I How to measure the 'agreement' between two assays?

Dale · Jun 16, 2016

lavoisier said:

However they are most often not enough in number to form a Gaussian distribution, and they are not strictly speaking true positives, they are just something that elicits the assay response

It sounds like they are essentially for instrument calibration. The same thing happens with other instruments.

I just read your comments and had a thought. Right now this is structured as a classification problem, you are looking to classify active molecules as positive and inactive molecules as negative.

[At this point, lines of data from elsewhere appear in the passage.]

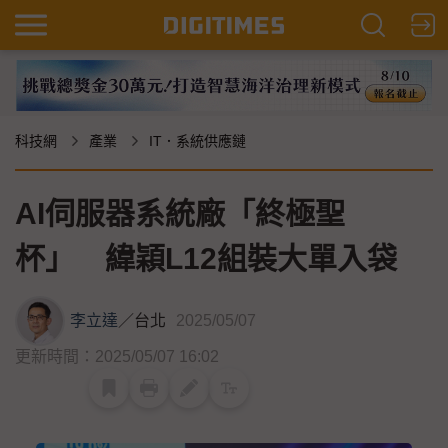
科技網
產業
IT．系統供應鏈
AI伺服器系統廠「終極聖
杯」 緯穎L12組裝大單入袋
李立達
／
台北
2025/05/07
更新時間：2025/05/07 16:02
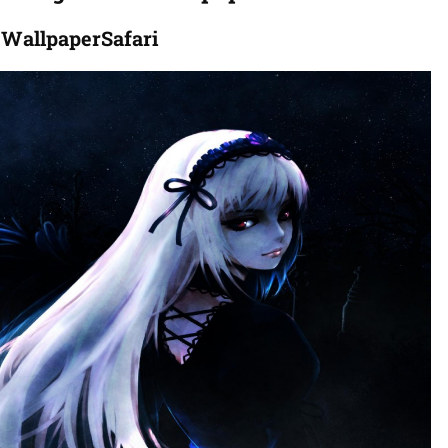
WallpaperSafari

Maybe instead you should look at it as a prioritization problem. You have N molecules for the primary test of which you can only test M molecules in the secondary test. So just run the M most active molecules through your secondary test and don't worry too much about classifying things in terms of "hits" or not.

mfb · Jun 16, 2016

Dale said:

Maybe instead you should look at it as a prioritization problem. You have N molecules for the primary test of which you can only test M molecules in the secondary test. So just run the M most active molecules through your secondary test and don't worry too much about classifying things in terms of "hits" or not.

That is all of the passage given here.